[What to do]
In the data below, find every line with the word "материалы" and copy it out.

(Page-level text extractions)
*-*-*
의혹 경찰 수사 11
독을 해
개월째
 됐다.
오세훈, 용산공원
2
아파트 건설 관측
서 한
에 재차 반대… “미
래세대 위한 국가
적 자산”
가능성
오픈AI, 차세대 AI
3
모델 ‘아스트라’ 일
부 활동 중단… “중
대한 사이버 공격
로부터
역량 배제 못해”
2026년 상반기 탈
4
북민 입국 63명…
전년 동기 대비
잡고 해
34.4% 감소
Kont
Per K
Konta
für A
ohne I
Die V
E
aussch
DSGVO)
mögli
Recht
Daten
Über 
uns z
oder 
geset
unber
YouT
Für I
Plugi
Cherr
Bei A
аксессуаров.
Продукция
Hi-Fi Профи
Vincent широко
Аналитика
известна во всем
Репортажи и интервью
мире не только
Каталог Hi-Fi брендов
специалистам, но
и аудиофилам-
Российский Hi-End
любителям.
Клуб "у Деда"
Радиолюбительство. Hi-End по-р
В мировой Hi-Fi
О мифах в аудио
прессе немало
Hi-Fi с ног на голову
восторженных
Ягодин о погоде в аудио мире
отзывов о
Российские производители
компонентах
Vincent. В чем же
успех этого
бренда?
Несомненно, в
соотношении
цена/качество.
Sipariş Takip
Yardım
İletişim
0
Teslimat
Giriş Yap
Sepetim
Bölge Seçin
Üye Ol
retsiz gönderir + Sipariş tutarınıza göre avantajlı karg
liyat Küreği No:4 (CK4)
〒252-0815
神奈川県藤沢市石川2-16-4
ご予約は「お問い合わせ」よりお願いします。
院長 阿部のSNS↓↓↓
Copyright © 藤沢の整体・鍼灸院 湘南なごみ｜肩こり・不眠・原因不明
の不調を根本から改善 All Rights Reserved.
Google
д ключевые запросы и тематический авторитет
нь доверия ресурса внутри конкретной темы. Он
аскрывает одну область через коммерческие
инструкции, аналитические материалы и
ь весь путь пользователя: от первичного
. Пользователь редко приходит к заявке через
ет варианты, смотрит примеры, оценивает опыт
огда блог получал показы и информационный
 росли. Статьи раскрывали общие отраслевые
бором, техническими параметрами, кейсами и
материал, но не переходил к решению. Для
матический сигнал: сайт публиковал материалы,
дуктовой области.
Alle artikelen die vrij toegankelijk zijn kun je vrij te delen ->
*-*-*
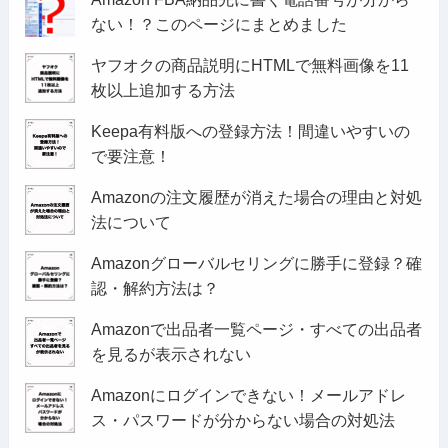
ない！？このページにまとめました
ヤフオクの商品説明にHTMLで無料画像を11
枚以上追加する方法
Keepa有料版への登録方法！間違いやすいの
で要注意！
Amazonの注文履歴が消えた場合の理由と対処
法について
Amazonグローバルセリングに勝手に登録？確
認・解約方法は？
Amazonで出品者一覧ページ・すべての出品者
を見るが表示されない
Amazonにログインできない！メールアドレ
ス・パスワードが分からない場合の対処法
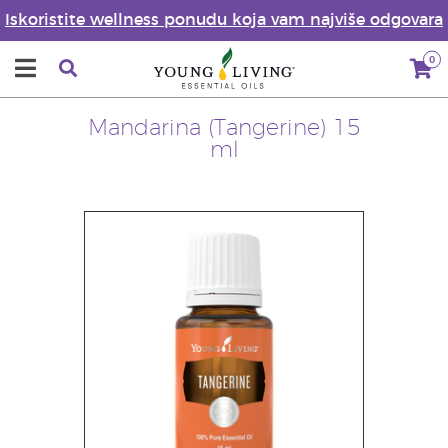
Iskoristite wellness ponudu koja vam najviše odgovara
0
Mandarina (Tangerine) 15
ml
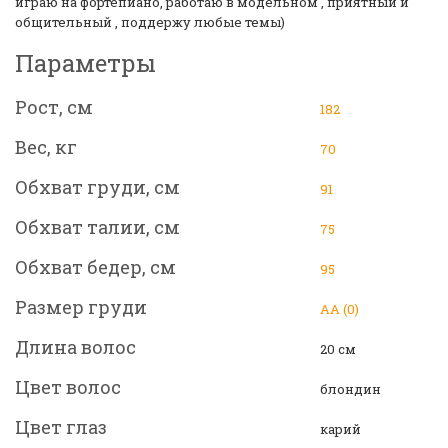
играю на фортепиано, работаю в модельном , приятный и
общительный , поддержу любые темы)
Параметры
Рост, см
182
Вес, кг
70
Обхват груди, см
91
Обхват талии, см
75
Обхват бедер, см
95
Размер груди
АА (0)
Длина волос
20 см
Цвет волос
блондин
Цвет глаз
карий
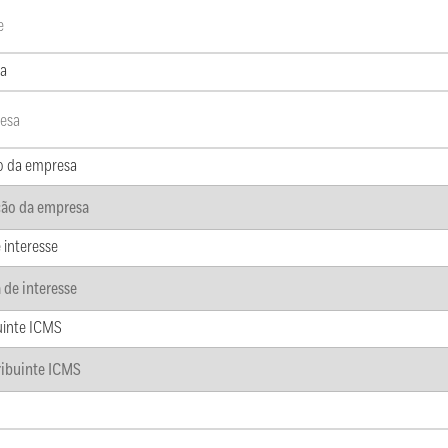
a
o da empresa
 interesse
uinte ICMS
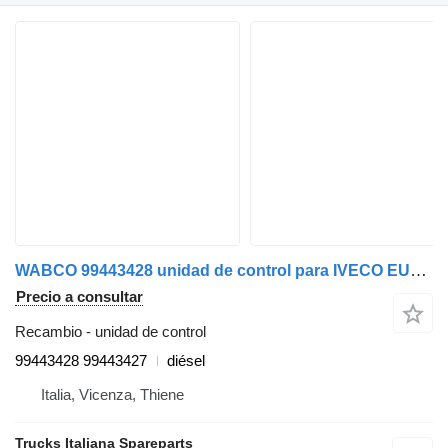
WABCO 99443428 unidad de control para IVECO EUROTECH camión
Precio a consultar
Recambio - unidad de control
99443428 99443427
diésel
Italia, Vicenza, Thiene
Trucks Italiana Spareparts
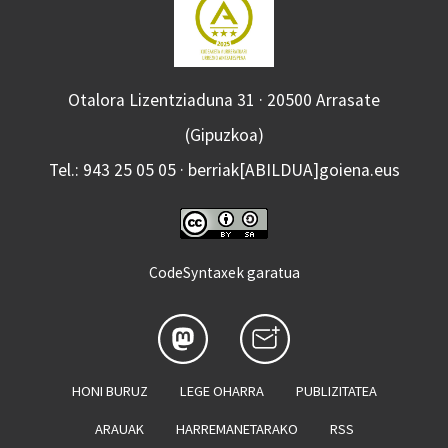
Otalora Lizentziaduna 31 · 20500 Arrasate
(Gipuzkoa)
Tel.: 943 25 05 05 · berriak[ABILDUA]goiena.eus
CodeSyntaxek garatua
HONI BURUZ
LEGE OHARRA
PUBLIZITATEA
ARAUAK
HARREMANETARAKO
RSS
*-*-*
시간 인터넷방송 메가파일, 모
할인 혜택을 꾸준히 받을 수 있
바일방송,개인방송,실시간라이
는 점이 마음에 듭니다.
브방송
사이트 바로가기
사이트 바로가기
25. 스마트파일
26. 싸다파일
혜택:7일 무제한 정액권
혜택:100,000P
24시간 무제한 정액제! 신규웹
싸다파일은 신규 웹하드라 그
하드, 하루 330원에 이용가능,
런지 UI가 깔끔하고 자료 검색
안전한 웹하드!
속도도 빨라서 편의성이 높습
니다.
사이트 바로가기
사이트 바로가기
*-*-*
[Written solution]
инструкции, аналитические материалы и
матический сигнал: сайт публиковал материалы,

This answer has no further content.